### testing the base wav2vec model from the huggingface transformer api

In [1]:
# download & extract test dataset from librispeech
import urllib.request
import tarfile
import os
if not os.path.exists('./data/LibriSpeech'):
    print('downloading test dataset (300mb)')
    urllib.request.urlretrieve("https://www.openslr.org/resources/12/test-clean.tar.gz", "test.tar.gz")

    print('extracting data')
    file = tarfile.open('test.tar.gz')
    file.extractall('./data')
    file.close()

In [2]:
# source from https://colab.research.google.com/drive/1dnNrGy1U260L403OuhTsDjBQkdGHmvL9
#import jiwer
from transformers import Wav2Vec2ForCTC, Wav2Vec2Tokenizer
import nltk
import librosa
import torch
import soundfile as sf
nltk.download('punkt')

  from .autonotebook import tqdm as notebook_tqdm
[nltk_data] Downloading package punkt to /Users/antonin/nltk_data...
[nltk_data]   Package punkt is already up-to-date!


True

In [3]:
def load_wav2vec_960h_model():
    """
    Returns the tokenizer and the model from pretrained tokenizers models
    """
    tokenizer = Wav2Vec2Tokenizer.from_pretrained("facebook/wav2vec2-base-960h")
    model = Wav2Vec2ForCTC.from_pretrained("facebook/wav2vec2-base-960h")    
    return tokenizer, model

def correct_uppercase_sentence(input_text): 
    """
    Returns the corrected sentence
    """  
    sentences = nltk.sent_tokenize(input_text)
    return (' '.join([s.replace(s[0],s[0].capitalize(),1) for s in sentences]))

In [4]:
def asr_transcript(tokenizer, model, input_file):
    """
    Returns the transcript of the input audio recording

    Output: Transcribed text
    Input: Huggingface tokenizer, model and wav file
    """
    #read the file
    speech, samplerate = sf.read(input_file)
    #make it 1-D
    if len(speech.shape) > 1: 
        speech = speech[:,0] + speech[:,1]
    #Resample to 16khz
    if samplerate != 16000:
        speech = librosa.resample(speech, samplerate, 16000)
    #tokenize
    input_values = tokenizer(speech, return_tensors="pt").input_values
    #take logits
    logits = model(input_values).logits
    #take argmax (find most probable word id)
    predicted_ids = torch.argmax(logits, dim=-1)
    #get the words from the predicted word ids
    transcription = tokenizer.decode(predicted_ids[0])
    #output is all uppercase, make only the first letter in first word capitalized
    # commented out the next line to have proper computation of WER (transcript is already fully capitalized)
    #transcription = correct_uppercase_sentence(transcription.lower())
    return transcription

In [5]:
#loading the models
tokenizer, model = load_wav2vec_960h_model()

#transcript
f = open("./data/LibriSpeech/test-clean/61/70968/61-70968.trans.txt", "r")
lines= str.splitlines(f.read())

#goes through the audio files in the chapter
for i in range(0,63):
    filename='./data/LibriSpeech/test-clean/61/70968/61-70968-00'+str(i).zfill(2)
    print(lines[i].split(' ', 1)[1])
    txt=lines[i].split(' ', 1)[1]
    wav_input = filename+'.flac'
    
    text = asr_transcript(tokenizer,model,wav_input)
    print(text)
    print('-----------------------------------')

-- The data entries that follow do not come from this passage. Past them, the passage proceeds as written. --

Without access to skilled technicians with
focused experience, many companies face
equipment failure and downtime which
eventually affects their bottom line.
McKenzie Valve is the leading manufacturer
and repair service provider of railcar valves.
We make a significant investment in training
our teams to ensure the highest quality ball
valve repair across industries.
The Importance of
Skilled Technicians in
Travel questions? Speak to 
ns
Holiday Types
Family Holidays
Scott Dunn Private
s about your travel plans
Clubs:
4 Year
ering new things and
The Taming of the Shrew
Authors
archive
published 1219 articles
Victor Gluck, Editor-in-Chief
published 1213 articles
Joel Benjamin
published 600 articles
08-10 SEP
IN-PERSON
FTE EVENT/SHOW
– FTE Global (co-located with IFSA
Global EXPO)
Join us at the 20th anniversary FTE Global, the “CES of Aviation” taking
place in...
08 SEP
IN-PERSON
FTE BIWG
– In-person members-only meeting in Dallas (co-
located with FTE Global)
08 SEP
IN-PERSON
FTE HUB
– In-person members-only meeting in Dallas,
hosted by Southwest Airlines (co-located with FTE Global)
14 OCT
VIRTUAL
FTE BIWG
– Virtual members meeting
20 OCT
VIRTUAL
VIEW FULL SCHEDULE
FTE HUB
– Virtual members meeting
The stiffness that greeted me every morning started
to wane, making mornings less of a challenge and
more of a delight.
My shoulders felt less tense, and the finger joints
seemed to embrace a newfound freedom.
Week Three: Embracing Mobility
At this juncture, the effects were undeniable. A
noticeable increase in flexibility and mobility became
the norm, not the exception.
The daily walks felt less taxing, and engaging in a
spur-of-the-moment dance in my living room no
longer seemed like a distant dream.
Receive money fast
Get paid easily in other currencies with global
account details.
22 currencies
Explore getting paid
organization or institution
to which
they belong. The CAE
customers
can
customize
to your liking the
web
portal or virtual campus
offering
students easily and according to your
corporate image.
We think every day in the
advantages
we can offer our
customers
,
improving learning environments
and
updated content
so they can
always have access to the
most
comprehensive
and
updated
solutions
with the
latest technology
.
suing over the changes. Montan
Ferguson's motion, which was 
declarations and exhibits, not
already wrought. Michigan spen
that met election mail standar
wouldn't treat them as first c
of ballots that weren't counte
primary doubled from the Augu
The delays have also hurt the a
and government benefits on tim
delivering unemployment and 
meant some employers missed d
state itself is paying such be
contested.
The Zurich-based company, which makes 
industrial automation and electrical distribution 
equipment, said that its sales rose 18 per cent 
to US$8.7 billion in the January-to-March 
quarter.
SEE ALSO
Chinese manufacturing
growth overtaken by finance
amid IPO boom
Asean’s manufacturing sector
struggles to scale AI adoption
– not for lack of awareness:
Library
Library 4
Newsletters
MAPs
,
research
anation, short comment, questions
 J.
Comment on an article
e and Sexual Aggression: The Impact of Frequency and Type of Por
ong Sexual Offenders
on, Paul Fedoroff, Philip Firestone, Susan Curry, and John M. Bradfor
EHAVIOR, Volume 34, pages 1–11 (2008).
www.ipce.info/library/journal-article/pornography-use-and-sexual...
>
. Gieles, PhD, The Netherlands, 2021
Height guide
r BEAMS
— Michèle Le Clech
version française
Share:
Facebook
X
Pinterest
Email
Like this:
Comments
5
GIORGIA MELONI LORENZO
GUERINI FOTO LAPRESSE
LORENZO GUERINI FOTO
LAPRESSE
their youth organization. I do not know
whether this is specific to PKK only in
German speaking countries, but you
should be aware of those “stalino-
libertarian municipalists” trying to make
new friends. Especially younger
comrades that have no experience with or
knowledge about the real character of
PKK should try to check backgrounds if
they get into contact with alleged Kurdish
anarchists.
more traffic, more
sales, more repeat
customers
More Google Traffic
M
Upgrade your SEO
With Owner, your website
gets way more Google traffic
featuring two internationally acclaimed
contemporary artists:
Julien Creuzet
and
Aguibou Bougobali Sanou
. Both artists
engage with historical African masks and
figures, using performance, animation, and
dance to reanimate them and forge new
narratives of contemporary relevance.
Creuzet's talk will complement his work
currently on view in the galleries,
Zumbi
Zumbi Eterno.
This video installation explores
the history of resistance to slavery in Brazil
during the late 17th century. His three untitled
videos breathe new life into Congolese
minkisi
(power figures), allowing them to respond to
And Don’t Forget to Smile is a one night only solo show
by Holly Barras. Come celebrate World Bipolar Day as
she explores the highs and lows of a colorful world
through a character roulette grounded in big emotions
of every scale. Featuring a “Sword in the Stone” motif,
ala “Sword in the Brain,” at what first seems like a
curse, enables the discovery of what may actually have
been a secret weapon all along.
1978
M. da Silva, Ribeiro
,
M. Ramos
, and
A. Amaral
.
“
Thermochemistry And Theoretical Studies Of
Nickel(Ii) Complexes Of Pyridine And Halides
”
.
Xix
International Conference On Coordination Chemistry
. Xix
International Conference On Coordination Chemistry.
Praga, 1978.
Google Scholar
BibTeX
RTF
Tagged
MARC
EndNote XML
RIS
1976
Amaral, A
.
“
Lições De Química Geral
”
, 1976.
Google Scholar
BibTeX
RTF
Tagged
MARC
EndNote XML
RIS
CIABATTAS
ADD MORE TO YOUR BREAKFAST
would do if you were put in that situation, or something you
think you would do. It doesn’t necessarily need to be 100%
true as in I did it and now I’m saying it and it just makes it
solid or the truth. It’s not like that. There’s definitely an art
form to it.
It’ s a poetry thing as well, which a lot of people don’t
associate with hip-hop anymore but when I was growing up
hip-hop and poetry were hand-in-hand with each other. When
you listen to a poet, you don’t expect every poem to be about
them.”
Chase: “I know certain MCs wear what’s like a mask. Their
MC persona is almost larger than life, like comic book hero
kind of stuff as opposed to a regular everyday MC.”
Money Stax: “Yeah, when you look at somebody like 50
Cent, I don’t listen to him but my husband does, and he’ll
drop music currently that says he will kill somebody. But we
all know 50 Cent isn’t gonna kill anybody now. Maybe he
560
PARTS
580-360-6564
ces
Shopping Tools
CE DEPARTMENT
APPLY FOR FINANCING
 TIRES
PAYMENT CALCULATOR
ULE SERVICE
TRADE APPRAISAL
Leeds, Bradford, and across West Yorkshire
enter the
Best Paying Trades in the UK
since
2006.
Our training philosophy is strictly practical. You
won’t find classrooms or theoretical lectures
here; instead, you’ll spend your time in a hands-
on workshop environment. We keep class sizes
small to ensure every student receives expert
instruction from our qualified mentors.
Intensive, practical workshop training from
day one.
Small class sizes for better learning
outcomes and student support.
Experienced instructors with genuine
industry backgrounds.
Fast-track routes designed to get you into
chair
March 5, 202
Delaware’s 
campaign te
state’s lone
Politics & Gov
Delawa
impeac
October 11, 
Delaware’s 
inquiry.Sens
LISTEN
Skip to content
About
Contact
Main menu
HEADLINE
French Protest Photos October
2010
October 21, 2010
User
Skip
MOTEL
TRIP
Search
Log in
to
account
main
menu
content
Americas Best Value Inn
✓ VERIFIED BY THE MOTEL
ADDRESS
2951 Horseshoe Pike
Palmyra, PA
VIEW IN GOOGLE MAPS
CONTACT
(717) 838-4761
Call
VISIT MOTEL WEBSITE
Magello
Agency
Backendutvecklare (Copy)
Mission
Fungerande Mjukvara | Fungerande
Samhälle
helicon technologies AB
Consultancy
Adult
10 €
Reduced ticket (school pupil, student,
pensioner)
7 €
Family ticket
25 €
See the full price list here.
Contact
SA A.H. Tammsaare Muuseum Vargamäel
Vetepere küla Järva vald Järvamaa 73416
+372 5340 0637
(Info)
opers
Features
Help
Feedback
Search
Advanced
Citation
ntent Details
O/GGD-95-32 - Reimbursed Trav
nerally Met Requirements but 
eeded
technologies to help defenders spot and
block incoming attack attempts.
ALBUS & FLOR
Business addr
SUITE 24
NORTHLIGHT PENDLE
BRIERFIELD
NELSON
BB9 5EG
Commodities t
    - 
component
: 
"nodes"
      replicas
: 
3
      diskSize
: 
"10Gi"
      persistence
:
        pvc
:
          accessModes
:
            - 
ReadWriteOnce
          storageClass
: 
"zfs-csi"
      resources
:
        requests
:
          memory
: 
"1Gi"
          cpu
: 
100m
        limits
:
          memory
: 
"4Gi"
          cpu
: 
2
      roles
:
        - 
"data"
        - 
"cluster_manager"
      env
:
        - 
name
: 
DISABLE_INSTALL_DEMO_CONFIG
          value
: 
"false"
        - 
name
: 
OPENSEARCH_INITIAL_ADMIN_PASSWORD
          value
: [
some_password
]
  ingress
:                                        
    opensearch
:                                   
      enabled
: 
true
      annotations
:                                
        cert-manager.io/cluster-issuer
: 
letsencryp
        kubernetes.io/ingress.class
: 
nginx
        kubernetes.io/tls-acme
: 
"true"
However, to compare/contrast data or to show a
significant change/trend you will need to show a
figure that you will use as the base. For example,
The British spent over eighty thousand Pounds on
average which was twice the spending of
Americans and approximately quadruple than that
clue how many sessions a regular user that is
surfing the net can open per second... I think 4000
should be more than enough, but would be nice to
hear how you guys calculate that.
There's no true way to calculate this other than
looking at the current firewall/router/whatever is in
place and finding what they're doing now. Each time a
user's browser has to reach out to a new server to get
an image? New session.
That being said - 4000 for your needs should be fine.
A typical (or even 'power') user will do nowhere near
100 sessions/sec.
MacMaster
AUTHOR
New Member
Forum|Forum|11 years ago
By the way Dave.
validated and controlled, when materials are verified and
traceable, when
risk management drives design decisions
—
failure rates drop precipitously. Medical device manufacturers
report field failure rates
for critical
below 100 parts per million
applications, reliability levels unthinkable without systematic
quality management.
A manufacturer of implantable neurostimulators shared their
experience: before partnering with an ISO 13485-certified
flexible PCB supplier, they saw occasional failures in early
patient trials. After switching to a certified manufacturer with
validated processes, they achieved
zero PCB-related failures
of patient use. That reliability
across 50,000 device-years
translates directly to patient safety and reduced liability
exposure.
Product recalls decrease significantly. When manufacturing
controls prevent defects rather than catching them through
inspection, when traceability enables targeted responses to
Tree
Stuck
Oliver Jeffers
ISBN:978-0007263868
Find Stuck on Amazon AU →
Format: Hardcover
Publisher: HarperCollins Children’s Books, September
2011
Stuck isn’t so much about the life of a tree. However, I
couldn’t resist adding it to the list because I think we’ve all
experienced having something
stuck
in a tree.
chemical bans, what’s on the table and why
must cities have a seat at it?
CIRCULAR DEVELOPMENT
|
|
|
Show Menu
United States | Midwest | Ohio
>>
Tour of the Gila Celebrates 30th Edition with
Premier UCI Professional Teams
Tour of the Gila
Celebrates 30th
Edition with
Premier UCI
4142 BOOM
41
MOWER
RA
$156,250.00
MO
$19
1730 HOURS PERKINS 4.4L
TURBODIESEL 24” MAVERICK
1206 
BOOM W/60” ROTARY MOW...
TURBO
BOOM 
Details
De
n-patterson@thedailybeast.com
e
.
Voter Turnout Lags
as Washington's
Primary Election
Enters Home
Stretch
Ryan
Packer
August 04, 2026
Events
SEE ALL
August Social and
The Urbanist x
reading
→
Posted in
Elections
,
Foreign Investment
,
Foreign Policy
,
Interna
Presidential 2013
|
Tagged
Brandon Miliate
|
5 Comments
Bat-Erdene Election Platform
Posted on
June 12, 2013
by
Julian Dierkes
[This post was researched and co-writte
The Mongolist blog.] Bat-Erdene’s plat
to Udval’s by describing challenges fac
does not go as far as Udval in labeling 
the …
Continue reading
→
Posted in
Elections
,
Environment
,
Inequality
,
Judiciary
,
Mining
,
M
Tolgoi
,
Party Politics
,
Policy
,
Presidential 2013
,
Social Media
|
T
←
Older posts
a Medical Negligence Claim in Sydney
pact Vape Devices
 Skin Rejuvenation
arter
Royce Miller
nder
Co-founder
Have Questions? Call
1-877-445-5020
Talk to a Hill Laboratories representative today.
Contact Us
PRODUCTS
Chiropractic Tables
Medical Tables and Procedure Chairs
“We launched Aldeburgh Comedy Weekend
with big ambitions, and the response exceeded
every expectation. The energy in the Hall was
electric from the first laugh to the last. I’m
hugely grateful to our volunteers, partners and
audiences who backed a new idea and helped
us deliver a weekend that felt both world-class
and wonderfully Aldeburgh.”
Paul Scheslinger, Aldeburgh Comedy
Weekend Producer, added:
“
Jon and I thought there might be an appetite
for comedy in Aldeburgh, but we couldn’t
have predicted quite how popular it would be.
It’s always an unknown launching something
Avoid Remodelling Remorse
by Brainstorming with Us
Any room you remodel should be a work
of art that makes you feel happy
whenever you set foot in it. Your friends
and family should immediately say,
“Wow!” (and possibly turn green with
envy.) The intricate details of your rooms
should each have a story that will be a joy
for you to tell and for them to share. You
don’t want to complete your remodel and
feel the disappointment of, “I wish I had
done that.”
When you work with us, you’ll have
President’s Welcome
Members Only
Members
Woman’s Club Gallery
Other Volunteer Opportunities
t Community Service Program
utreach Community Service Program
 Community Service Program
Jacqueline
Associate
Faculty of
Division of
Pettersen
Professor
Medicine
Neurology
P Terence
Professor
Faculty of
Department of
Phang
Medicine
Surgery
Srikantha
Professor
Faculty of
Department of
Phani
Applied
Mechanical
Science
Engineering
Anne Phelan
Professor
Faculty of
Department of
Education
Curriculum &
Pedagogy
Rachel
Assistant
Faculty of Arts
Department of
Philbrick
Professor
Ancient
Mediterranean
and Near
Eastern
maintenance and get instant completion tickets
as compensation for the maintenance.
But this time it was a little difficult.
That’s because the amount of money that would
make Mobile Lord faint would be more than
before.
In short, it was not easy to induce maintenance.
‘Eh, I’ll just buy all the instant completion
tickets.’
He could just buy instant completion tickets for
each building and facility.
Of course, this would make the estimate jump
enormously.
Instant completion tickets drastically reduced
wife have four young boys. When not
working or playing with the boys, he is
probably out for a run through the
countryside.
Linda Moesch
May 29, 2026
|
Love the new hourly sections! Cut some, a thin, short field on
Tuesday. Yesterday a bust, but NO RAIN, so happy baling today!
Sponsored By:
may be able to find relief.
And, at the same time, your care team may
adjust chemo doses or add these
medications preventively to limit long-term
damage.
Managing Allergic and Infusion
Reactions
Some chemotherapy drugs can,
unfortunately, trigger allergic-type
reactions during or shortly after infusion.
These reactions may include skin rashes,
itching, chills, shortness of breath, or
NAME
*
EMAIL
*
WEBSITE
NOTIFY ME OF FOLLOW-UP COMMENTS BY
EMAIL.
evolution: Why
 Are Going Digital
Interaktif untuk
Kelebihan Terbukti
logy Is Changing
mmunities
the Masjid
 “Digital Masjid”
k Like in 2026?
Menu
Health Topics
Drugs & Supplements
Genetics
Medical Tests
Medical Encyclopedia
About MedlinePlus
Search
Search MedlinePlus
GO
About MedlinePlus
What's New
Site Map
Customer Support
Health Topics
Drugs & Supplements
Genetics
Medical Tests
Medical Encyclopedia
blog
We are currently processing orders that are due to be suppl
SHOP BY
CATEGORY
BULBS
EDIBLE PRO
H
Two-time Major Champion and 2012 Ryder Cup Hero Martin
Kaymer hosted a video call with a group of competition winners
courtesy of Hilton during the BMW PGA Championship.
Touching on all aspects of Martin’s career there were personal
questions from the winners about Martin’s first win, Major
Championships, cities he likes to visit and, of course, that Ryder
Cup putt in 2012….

The tokenizer class you load from this checkpoint is not the same type as the class this function is called from. It may result in unexpected tokenization. 
The tokenizer class you load from this checkpoint is 'Wav2Vec2CTCTokenizer'. 
The class this function is called from is 'Wav2Vec2Tokenizer'.
Some weights of Wav2Vec2ForCTC were not initialized from the model checkpoint at facebook/wav2vec2-base-960h and are newly initialized: ['wav2vec2.masked_spec_embed']
You should probably TRAIN this model on a down-stream task to be able to use it for predictions and inference.


HE BEGAN A CONFUSED COMPLAINT AGAINST THE WIZARD WHO HAD VANISHED BEHIND THE CURTAIN ON THE LEFT
HE BEGAN A CONFUSED COMPLAINT AGAINST THE WIZARD WHO HAD VANISHED BEHIND THE CURTAIN ON THE LEFT
-----------------------------------
GIVE NOT SO EARNEST A MIND TO THESE MUMMERIES CHILD
GIVE NOT SO EARNEST A MIND TO THESE MUMMORIES CHILD
-----------------------------------
A GOLDEN FORTUNE AND A HAPPY LIFE
A GOLDEN FORTUNE AND A HAPPY LIFE
-----------------------------------
HE WAS LIKE UNTO MY FATHER IN A WAY AND YET WAS NOT MY FATHER
HE WAS LIKE UNTO MY FATHER IN A WAY AND YET WAS NOT MY FATHER
-----------------------------------
ALSO THERE WAS A STRIPLING PAGE WHO TURNED INTO A MAID
ALSO THERE WAS A STRIPPLING PAGE WHO TURNED INTO A MAID
-----------------------------------
THIS WAS SO SWEET A LADY SIR AND IN SOME MANNER I DO THINK SHE DIED
THIS WAS SO SWEET A LADY SIR AND IN SOME MANNER I DO THINK SHE DIED
-----------------------------------
BUT THEN THE PICTURE WAS GONE AS QUICKLY AS IT 

## test compute WER

In [6]:
from wer import wer

In [7]:
#transcript
f = open("./data/LibriSpeech/test-clean/61/70968/61-70968.trans.txt", "r")
lines= str.splitlines(f.read())

#goes through the audio files in the chapter
for i in range(0,63):
    filename='./data/LibriSpeech/test-clean/61/70968/61-70968-00'+str(i).zfill(2)
    #print(lines[i].split(' ', 1)[1])
    txt=lines[i].split(' ', 1)[1]
    wav_input = filename+'.flac'
    
    text = asr_transcript(tokenizer,model,wav_input)
    #print(text)
    wer(txt.split(' '), text.split(' '))
    print('-----------------------------------')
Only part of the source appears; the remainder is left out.